Sejujurnya baik Han maupun Felix sama sama bingung. Tidak biasanya Hyunjin seperti ini. Kecuali untuk dua alasan. Vallery Hwang-sang kakak- dan Adora Park-sepupunya.
"Kau mau mengantar siapa? Tuan putri Vallery Hwang atau nona Adora Park?" ledek Felix.
Hyunjin hanya menggeleng tanpa mengubah air muka cemas nya. "Pulang saja dulu. Aku sedang ingin di sekolah."
Kalau sudah begini, tentu saja Han dan Felix sama sama tahu kalau sahabat mereka yang satu ini sedang banyak pikiran. Jadi daripada memancing keributan, mereka menurut pulang lebih dulu dari sana. Hingga Hyunjin kembali sendiri di kelas luas itu.

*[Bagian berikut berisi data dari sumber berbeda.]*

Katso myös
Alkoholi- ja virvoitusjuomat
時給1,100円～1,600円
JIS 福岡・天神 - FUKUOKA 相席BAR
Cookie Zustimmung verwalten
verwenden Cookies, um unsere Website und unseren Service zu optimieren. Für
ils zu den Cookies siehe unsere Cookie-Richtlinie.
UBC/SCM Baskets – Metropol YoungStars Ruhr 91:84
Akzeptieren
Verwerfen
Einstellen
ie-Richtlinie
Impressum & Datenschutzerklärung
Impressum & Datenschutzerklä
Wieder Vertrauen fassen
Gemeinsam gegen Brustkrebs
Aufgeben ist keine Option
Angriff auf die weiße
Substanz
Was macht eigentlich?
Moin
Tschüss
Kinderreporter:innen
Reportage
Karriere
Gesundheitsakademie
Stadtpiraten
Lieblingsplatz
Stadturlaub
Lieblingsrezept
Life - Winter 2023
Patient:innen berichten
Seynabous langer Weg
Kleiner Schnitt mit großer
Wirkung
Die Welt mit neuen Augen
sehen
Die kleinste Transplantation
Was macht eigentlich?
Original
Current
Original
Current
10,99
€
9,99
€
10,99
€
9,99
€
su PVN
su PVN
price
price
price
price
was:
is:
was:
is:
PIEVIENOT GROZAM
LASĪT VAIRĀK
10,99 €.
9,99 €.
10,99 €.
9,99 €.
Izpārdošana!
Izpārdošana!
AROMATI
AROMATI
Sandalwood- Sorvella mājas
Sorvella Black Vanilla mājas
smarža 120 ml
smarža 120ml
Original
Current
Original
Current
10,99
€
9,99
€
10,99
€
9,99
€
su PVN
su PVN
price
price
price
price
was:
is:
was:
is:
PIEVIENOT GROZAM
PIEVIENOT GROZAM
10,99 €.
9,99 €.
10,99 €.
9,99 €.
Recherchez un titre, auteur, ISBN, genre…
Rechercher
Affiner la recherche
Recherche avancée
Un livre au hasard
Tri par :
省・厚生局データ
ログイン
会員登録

Bel pulang berbunyi bersamaan dengan berhentinya hujan di luar sana. Sesuai ucapannya, lelaki itu langsung pulang ke rumah begitu bel berbunyi.
Tentu saja tidak dengan bus, taksi, atau jalan kaki. Hyunjin itu termasuk pangeran sekolah yang akan ke sekolah dengan motor kebanggaan nya atau mobil sport kesayangannya. Jadi sudah bukan rahasia kalau di parkiran motor saja ia jadi sorotan. Bagi para gadis itu, Hyunjin sedang memakai helm saja pesonanya sudah naik berkali kali lipat.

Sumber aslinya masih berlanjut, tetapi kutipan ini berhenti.